BEGIN Records for processing

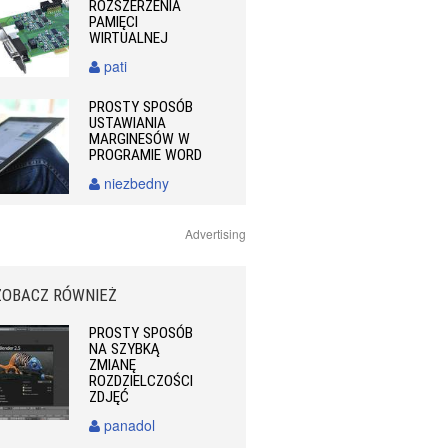
ROZSZERZENIA
PAMIĘCI
WIRTUALNEJ
pati
PROSTY SPOSÓB
USTAWIANIA
MARGINESÓW W
PROGRAMIE WORD
niezbedny
Advertising
ZOBACZ RÓWNIEŻ
PROSTY SPOSÓB
NA SZYBKĄ
ZMIANĘ
ROZDZIELCZOŚCI
ZDJĘĆ
panadol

END Records for processing

Reprint all the data above verbatim, excluding pictures.

ROZSZERZENIA
PAMIĘCI
WIRTUALNEJ
pati
PROSTY SPOSÓB
USTAWIANIA
MARGINESÓW W
PROGRAMIE WORD
niezbedny
Advertising
ZOBACZ RÓWNIEŻ
PROSTY SPOSÓB
NA SZYBKĄ
ZMIANĘ
ROZDZIELCZOŚCI
ZDJĘĆ
panadol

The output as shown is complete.